When must civil applications be tried?

Saskatchewan WTF v. WTF Tae Kwon Do, 2011 ONSC 4982 contains useful analysis dealing when an application must proceed as with a trial of issues or as an action:

[25]    Applications brought pursuant to Rule 14.05 are generally brought when there is no matter in dispute and when the issues to be determined do not go beyond interpretation of a document.  When issues of credibility arise, the matter should proceed as an action.

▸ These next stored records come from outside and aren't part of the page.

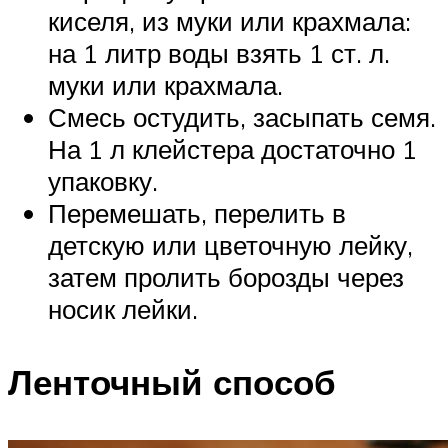
киселя, из муки или крахмала:
на 1 литр воды взять 1 ст. л.
муки или крахмала.
Смесь остудить, засыпать семя.
На 1 л клейстера достаточно 1
упаковку.
Перемешать, перелить в
детскую или цветочную лейку,
затем пролить борозды через
носик лейки.
Ленточный способ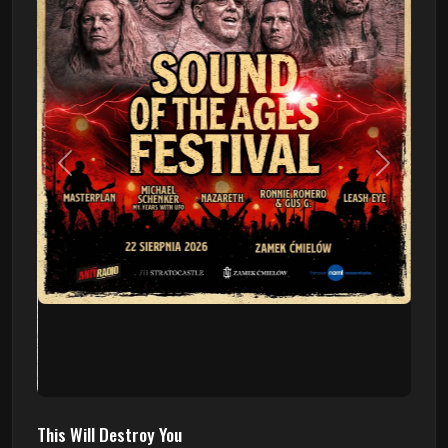
Poprzedni
Następn
This Will Destroy You
09.08 - Poznań, Klub 2progi
Sound Of The Ages Festival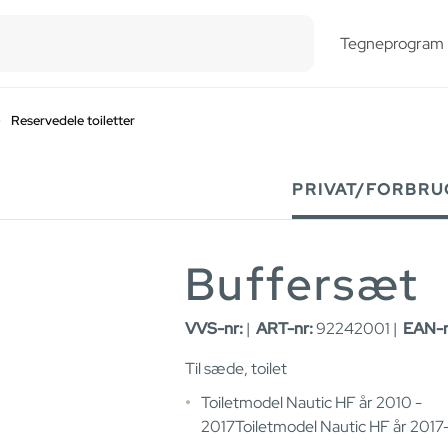
esults.
Tegneprogram
Reservedele toiletter
PRIVAT/FORBRU
Buffersæt
VVS-nr:
|
ART-nr:
92242001 |
EAN-
Til sæde, toilet
Toiletmodel Nautic HF år 2010 -
2017Toiletmodel Nautic HF år 2017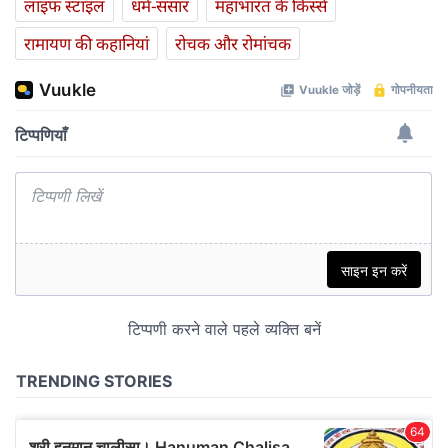
लाइफ स्‍टाइल
धर्म-संसार
महाभारत के किस्से
रामायण की कहानियां
रोचक और रोमांचक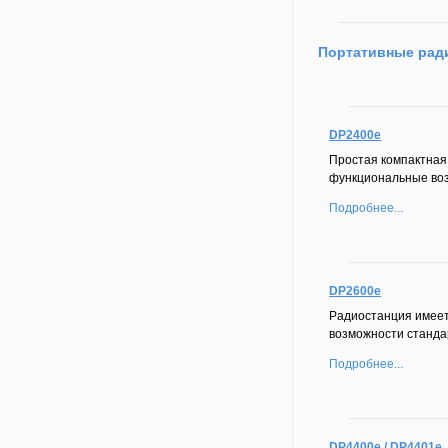
Портативные рад
DP2400e
Простая компактная
функциональные во
Подробнее...
DP2600e
Радиостанция имеет
возможности станд
Подробнее...
DP4400e / DP4401e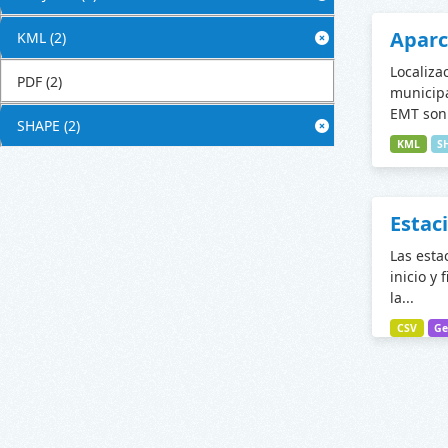
Apar
KML
(2)
Localiza
PDF
(2)
municipa
EMT son 
SHAPE
(2)
KML
S
Estac
Las esta
inicio y 
la...
CSV
Ge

[26]        Affidavit evidence on applications is properly confined to statements of fact within the personal knowledge of the deponent or to other evidence that the deponent could offer if testifying as a witness in court.  Non-contentious facts may be included in affidavits based on information and belief only.
...
[30]        Although the applicant seeks an order of the court directing TKD Canada to call, hold and conduct an annual members meeting to elect directors under section 106 of the Canada Corporations Act, before any such order of this type could be made, the court must make a number of factual findings and legal determinations.
...

[32]        The respondent relies upon Collins v. Canada (Attorney General), [2005] O.J. No. 2317 (ON S.C.) in which the court held that the following factors must be considered in determining whether an application should proceed as an action:

(1)    whether there are material facts in dispute;
(2)    the presence of complex issues requiring expert evidence and a weighing of the evidence;
(3)    whether there is a need for the exchange of pleadings and for discoveries; and
(4)    the importance and impact of the application and of the relief sought.
 
[33]        It has also been held that it is beyond the proper role of an application judge to determine the credibility of the deponent and to resolve material facts in dispute: Newcastle Recycling Ltd. v. Clarington (Municipality), 2005 CanLII 46384 (ON CA), 2005 CanLII 46384 (ON C.A.).

[34]        In order to determine whether any relief is available to the applicant under section 106 of the Canada Corporations Act, it is necessary to make a number of findings of fact which will involve the weighing and assessing of the credibility of several witnesses as to various events that occurred in the period from July 2010 through to the meeting of November 24, 2010 where the present constitution was established.

[35]        In my view, there are numerous material facts in dispute which arise from a very voluminous and conflicting evidentiary record.  The issues are complex and require oral testimony with full cross-examination so that they may be properly weighed and assessed.  There are not simply legal interpretation disputes present but rather, for example, disputes as to who actually was in attendance at particular meetings and whether or not their attendance was required to establish a proper quorum for the conduct of the meeting.  In my view, these kinds of complex factual and legal disputes cannot be properly determined on a summary basis on conflicting affidavits.